[Page-level text extractions]
=== Section Start ===
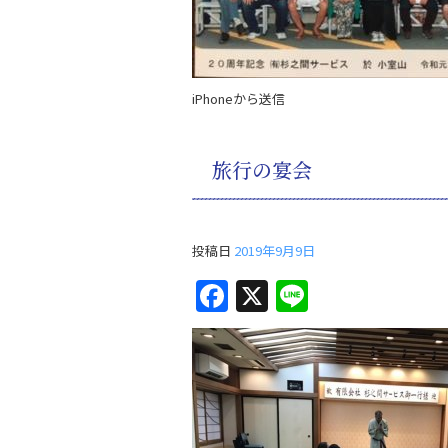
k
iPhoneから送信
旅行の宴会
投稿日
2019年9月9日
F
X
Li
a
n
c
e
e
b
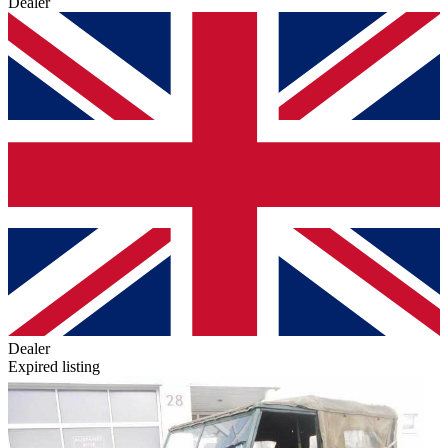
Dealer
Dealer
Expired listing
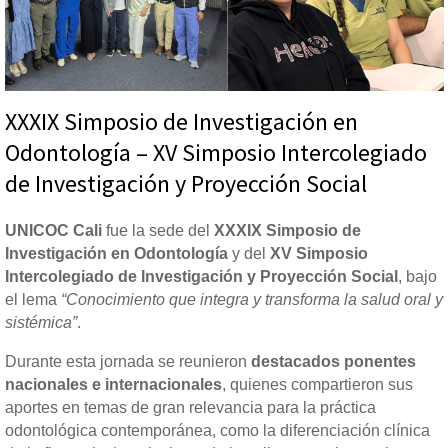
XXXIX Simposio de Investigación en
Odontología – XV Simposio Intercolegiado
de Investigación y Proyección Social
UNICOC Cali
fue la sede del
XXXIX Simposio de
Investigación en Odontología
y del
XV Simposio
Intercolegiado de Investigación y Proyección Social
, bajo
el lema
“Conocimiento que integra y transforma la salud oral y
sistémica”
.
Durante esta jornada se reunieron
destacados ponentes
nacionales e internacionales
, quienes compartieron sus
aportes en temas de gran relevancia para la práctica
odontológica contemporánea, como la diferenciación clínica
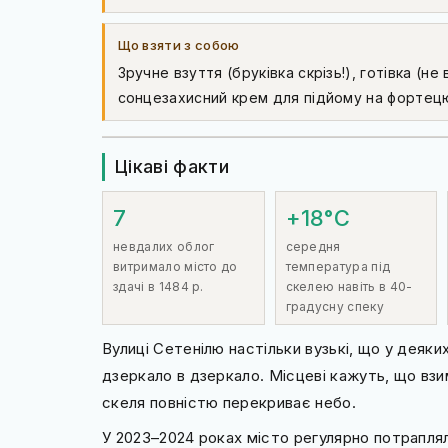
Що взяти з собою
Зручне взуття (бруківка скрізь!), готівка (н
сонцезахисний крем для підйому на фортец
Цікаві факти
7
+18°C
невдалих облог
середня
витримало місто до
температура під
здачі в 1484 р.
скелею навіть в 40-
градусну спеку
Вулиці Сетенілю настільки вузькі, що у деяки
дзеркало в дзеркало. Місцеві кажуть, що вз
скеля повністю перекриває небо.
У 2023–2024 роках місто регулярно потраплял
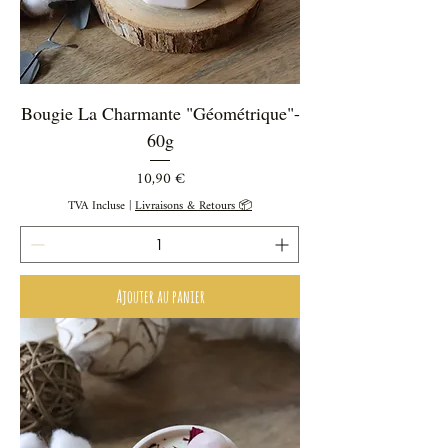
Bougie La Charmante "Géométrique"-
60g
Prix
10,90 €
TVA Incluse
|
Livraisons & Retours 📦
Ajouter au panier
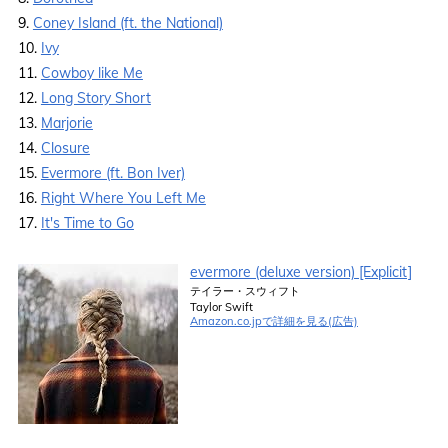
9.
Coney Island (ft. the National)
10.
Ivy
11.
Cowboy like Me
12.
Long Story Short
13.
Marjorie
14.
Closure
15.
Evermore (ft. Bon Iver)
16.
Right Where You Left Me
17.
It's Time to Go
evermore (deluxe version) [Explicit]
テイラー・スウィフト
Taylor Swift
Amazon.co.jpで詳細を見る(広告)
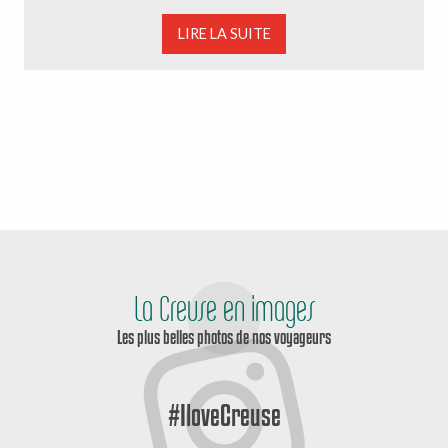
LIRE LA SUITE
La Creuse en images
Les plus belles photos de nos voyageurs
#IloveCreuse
=== Section End ===
=== Section Start ===
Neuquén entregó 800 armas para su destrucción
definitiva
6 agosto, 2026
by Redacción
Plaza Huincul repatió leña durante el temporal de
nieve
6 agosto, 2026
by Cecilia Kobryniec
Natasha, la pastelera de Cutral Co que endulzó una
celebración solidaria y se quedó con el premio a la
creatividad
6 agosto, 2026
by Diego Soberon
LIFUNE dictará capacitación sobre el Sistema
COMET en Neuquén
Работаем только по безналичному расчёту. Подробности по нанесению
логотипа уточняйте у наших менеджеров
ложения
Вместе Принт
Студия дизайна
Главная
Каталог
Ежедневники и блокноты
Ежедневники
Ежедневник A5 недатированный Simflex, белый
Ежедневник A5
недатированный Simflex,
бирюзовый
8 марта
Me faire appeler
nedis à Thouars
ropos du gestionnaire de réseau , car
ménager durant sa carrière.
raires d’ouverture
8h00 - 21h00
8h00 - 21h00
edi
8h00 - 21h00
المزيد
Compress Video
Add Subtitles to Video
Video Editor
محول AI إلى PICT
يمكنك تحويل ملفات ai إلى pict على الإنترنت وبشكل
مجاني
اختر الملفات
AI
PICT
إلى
=== Section End ===
=== Section Start ===
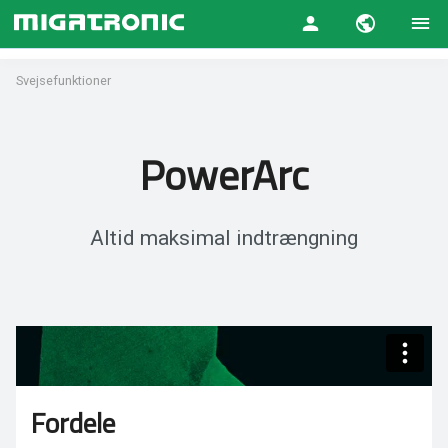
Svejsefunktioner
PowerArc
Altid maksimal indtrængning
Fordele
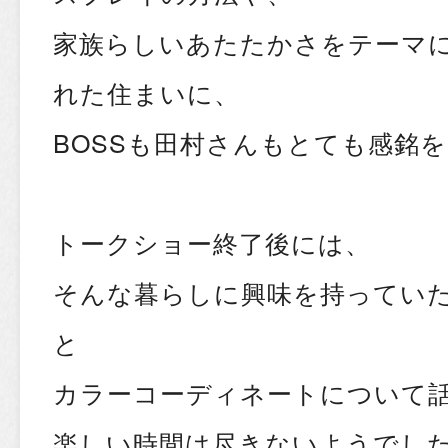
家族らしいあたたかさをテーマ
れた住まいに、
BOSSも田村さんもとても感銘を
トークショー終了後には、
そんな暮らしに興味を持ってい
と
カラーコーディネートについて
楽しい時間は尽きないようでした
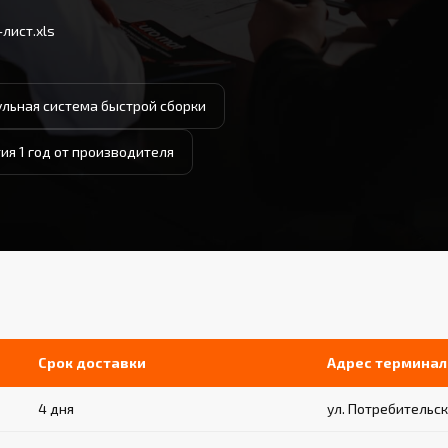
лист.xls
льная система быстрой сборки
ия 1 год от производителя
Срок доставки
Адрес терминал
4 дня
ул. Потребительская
=== Section End ===
> **Exercise requirements**:
Only lines containing the word "Simflex" should appear in the answer, and every such line from the records above must be there.

> **Reply to the task**:
Ежедневник A5 недатированный Simflex, белый
недатированный Simflex,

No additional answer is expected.